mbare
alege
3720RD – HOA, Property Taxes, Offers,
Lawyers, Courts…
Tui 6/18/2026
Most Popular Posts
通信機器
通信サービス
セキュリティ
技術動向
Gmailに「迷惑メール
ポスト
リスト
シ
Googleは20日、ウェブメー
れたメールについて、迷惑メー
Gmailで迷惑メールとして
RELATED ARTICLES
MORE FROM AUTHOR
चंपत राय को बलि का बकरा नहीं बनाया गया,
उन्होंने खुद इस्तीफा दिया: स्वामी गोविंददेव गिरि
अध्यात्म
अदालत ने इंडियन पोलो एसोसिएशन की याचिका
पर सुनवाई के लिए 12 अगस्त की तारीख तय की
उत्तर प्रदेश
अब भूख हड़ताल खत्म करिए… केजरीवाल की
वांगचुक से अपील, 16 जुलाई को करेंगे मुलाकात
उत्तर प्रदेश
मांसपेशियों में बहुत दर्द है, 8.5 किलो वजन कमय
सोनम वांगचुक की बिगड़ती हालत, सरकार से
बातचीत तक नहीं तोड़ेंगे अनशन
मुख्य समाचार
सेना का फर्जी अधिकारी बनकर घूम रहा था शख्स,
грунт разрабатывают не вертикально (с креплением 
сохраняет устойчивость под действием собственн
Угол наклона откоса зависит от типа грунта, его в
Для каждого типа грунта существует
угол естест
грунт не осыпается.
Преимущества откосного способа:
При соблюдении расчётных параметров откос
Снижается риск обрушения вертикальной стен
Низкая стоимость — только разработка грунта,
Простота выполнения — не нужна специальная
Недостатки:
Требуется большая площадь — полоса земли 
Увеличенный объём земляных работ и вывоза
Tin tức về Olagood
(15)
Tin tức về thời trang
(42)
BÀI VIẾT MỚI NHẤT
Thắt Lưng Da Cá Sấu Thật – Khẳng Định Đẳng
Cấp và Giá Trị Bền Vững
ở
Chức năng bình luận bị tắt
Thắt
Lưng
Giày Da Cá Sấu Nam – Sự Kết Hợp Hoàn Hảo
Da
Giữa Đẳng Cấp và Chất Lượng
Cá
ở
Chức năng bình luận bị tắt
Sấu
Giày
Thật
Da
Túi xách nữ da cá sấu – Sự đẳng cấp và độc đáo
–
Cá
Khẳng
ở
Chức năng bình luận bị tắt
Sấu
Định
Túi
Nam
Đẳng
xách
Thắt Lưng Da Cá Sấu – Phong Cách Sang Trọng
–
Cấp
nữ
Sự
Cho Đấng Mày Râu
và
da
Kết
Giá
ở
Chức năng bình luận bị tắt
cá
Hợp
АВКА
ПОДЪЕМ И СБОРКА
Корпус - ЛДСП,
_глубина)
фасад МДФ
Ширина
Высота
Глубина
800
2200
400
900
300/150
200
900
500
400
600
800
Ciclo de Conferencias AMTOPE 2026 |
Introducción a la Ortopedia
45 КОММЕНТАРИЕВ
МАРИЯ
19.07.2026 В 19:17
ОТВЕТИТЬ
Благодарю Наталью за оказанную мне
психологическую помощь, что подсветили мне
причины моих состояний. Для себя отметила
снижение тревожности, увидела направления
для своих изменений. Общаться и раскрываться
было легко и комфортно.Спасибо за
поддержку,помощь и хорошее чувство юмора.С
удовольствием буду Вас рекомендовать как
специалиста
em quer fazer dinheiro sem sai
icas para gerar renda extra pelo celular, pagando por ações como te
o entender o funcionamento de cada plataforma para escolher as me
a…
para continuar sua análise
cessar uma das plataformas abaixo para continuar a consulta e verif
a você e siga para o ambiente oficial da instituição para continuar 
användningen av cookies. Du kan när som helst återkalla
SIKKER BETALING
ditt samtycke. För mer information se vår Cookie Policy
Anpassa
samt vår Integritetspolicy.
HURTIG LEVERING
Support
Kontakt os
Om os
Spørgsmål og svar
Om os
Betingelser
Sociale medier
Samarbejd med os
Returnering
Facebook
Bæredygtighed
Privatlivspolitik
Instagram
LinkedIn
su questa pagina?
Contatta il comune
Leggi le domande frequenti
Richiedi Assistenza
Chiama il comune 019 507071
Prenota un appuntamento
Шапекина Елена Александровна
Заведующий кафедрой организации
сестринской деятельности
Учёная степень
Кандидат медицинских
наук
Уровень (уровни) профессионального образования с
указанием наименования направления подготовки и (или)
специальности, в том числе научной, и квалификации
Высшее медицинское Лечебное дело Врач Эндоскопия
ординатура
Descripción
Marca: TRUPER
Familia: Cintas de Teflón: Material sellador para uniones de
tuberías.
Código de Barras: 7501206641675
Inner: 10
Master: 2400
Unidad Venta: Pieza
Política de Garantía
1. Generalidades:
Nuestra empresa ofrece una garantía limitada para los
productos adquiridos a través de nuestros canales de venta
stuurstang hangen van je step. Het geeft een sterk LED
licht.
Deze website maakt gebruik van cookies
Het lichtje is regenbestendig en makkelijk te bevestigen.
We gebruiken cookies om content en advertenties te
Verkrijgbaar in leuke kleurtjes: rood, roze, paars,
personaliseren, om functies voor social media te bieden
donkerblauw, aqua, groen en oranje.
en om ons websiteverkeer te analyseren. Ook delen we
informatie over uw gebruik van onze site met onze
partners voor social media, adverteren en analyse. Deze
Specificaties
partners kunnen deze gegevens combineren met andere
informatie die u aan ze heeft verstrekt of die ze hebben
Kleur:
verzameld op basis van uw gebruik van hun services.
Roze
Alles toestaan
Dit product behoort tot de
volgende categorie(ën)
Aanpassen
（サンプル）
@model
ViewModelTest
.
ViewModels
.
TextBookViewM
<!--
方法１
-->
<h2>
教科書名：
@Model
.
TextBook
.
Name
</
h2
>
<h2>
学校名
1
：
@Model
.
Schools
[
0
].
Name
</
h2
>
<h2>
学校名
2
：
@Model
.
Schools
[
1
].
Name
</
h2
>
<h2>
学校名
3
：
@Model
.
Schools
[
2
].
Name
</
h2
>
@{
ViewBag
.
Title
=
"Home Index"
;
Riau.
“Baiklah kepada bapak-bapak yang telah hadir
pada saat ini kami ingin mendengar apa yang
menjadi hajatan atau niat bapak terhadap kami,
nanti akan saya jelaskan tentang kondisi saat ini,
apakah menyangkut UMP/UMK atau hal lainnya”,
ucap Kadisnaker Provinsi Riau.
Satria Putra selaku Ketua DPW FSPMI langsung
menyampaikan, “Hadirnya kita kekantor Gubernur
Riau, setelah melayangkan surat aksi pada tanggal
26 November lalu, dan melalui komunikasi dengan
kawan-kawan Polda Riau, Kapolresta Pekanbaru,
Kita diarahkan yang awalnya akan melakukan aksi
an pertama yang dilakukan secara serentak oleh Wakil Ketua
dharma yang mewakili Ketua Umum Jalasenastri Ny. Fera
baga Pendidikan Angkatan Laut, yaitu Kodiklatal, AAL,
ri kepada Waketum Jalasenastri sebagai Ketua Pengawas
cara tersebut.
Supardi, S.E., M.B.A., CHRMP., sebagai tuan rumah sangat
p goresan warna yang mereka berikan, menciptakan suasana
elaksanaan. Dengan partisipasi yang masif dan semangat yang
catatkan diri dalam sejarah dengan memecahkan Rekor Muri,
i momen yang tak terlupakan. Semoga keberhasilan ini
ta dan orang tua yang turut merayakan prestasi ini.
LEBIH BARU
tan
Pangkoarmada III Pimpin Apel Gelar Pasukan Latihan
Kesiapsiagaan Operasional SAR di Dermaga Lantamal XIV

= = = = =

Would you restate the material word for word, leaving nothing out?

mbare
alege
3720RD – HOA, Property Taxes, Offers,
Lawyers, Courts…
Tui 6/18/2026
Most Popular Posts
通信機器
通信サービス
セキュリティ
技術動向
Gmailに「迷惑メール
ポスト
リスト
シ
Googleは20日、ウェブメー
れたメールについて、迷惑メー
Gmailで迷惑メールとして
RELATED ARTICLES
MORE FROM AUTHOR
चंपत राय को बलि का बकरा नहीं बनाया गया,
उन्होंने खुद इस्तीफा दिया: स्वामी गोविंददेव गिरि
अध्यात्म
अदालत ने इंडियन पोलो एसोसिएशन की याचिका
पर सुनवाई के लिए 12 अगस्त की तारीख तय की
उत्तर प्रदेश
अब भूख हड़ताल खत्म करिए… केजरीवाल की
वांगचुक से अपील, 16 जुलाई को करेंगे मुलाकात
उत्तर प्रदेश
मांसपेशियों में बहुत दर्द है, 8.5 किलो वजन कमय
सोनम वांगचुक की बिगड़ती हालत, सरकार से
बातचीत तक नहीं तोड़ेंगे अनशन
मुख्य समाचार
सेना का फर्जी अधिकारी बनकर घूम रहा था शख्स,
грунт разрабатывают не вертикально (с креплением 
сохраняет устойчивость под действием собственн
Угол наклона откоса зависит от типа грунта, его в
Для каждого типа грунта существует
угол естест
грунт не осыпается.
Преимущества откосного способа:
При соблюдении расчётных параметров откос
Снижается риск обрушения вертикальной стен
Низкая стоимость — только разработка грунта,
Простота выполнения — не нужна специальная
Недостатки:
Требуется большая площадь — полоса земли 
Увеличенный объём земляных работ и вывоза
Tin tức về Olagood
(15)
Tin tức về thời trang
(42)
BÀI VIẾT MỚI NHẤT
Thắt Lưng Da Cá Sấu Thật – Khẳng Định Đẳng
Cấp và Giá Trị Bền Vững
ở
Chức năng bình luận bị tắt
Thắt
Lưng
Giày Da Cá Sấu Nam – Sự Kết Hợp Hoàn Hảo
Da
Giữa Đẳng Cấp và Chất Lượng
Cá
ở
Chức năng bình luận bị tắt
Sấu
Giày
Thật
Da
Túi xách nữ da cá sấu – Sự đẳng cấp và độc đáo
–
Cá
Khẳng
ở
Chức năng bình luận bị tắt
Sấu
Định
Túi
Nam
Đẳng
xách
Thắt Lưng Da Cá Sấu – Phong Cách Sang Trọng
–
Cấp
nữ
Sự
Cho Đấng Mày Râu
và
da
Kết
Giá
ở
Chức năng bình luận bị tắt
cá
Hợp
АВКА
ПОДЪЕМ И СБОРКА
Корпус - ЛДСП,
_глубина)
фасад МДФ
Ширина
Высота
Глубина
800
2200
400
900
300/150
200
900
500
400
600
800
Ciclo de Conferencias AMTOPE 2026 |
Introducción a la Ortopedia
45 КОММЕНТАРИЕВ
МАРИЯ
19.07.2026 В 19:17
ОТВЕТИТЬ
Благодарю Наталью за оказанную мне
психологическую помощь, что подсветили мне
причины моих состояний. Для себя отметила
снижение тревожности, увидела направления
для своих изменений. Общаться и раскрываться
было легко и комфортно.Спасибо за
поддержку,помощь и хорошее чувство юмора.С
удовольствием буду Вас рекомендовать как
специалиста
em quer fazer dinheiro sem sai
icas para gerar renda extra pelo celular, pagando por ações como te
o entender o funcionamento de cada plataforma para escolher as me
a…
para continuar sua análise
cessar uma das plataformas abaixo para continuar a consulta e verif
a você e siga para o ambiente oficial da instituição para continuar 
användningen av cookies. Du kan när som helst återkalla
SIKKER BETALING
ditt samtycke. För mer information se vår Cookie Policy
Anpassa
samt vår Integritetspolicy.
HURTIG LEVERING
Support
Kontakt os
Om os
Spørgsmål og svar
Om os
Betingelser
Sociale medier
Samarbejd med os
Returnering
Facebook
Bæredygtighed
Privatlivspolitik
Instagram
LinkedIn
su questa pagina?
Contatta il comune
Leggi le domande frequenti
Richiedi Assistenza
Chiama il comune 019 507071
Prenota un appuntamento
Шапекина Елена Александровна
Заведующий кафедрой организации
сестринской деятельности
Учёная степень
Кандидат медицинских
наук
Уровень (уровни) профессионального образования с
указанием наименования направления подготовки и (или)
специальности, в том числе научной, и квалификации
Высшее медицинское Лечебное дело Врач Эндоскопия
ординатура
Descripción
Marca: TRUPER
Familia: Cintas de Teflón: Material sellador para uniones de
tuberías.
Código de Barras: 7501206641675
Inner: 10
Master: 2400
Unidad Venta: Pieza
Política de Garantía
1. Generalidades:
Nuestra empresa ofrece una garantía limitada para los
productos adquiridos a través de nuestros canales de venta
stuurstang hangen van je step. Het geeft een sterk LED
licht.
Deze website maakt gebruik van cookies
Het lichtje is regenbestendig en makkelijk te bevestigen.
We gebruiken cookies om content en advertenties te
Verkrijgbaar in leuke kleurtjes: rood, roze, paars,
personaliseren, om functies voor social media te bieden
donkerblauw, aqua, groen en oranje.
en om ons websiteverkeer te analyseren. Ook delen we
informatie over uw gebruik van onze site met onze
partners voor social media, adverteren en analyse. Deze
Specificaties
partners kunnen deze gegevens combineren met andere
informatie die u aan ze heeft verstrekt of die ze hebben
Kleur:
verzameld op basis van uw gebruik van hun services.
Roze
Alles toestaan
Dit product behoort tot de
volgende categorie(ën)
Aanpassen
（サンプル）
@model
ViewModelTest
.
ViewModels
.
TextBookViewM
<!--
方法１
-->
<h2>
教科書名：
@Model
.
TextBook
.
Name
</
h2
>
<h2>
学校名
1
：
@Model
.
Schools
[
0
].
Name
</
h2
>
<h2>
学校名
2
：
@Model
.
Schools
[
1
].
Name
</
h2
>
<h2>
学校名
3
：
@Model
.
Schools
[
2
].
Name
</
h2
>
@{
ViewBag
.
Title
=
"Home Index"
;
Riau.
“Baiklah kepada bapak-bapak yang telah hadir
pada saat ini kami ingin mendengar apa yang
menjadi hajatan atau niat bapak terhadap kami,
nanti akan saya jelaskan tentang kondisi saat ini,
apakah menyangkut UMP/UMK atau hal lainnya”,
ucap Kadisnaker Provinsi Riau.
Satria Putra selaku Ketua DPW FSPMI langsung
menyampaikan, “Hadirnya kita kekantor Gubernur
Riau, setelah melayangkan surat aksi pada tanggal
26 November lalu, dan melalui komunikasi dengan
kawan-kawan Polda Riau, Kapolresta Pekanbaru,
Kita diarahkan yang awalnya akan melakukan aksi
an pertama yang dilakukan secara serentak oleh Wakil Ketua
dharma yang mewakili Ketua Umum Jalasenastri Ny. Fera
baga Pendidikan Angkatan Laut, yaitu Kodiklatal, AAL,
ri kepada Waketum Jalasenastri sebagai Ketua Pengawas
cara tersebut.
Supardi, S.E., M.B.A., CHRMP., sebagai tuan rumah sangat
p goresan warna yang mereka berikan, menciptakan suasana
elaksanaan. Dengan partisipasi yang masif dan semangat yang
catatkan diri dalam sejarah dengan memecahkan Rekor Muri,
i momen yang tak terlupakan. Semoga keberhasilan ini
ta dan orang tua yang turut merayakan prestasi ini.
LEBIH BARU
tan
Pangkoarmada III Pimpin Apel Gelar Pasukan Latihan
Kesiapsiagaan Operasional SAR di Dermaga Lantamal XIV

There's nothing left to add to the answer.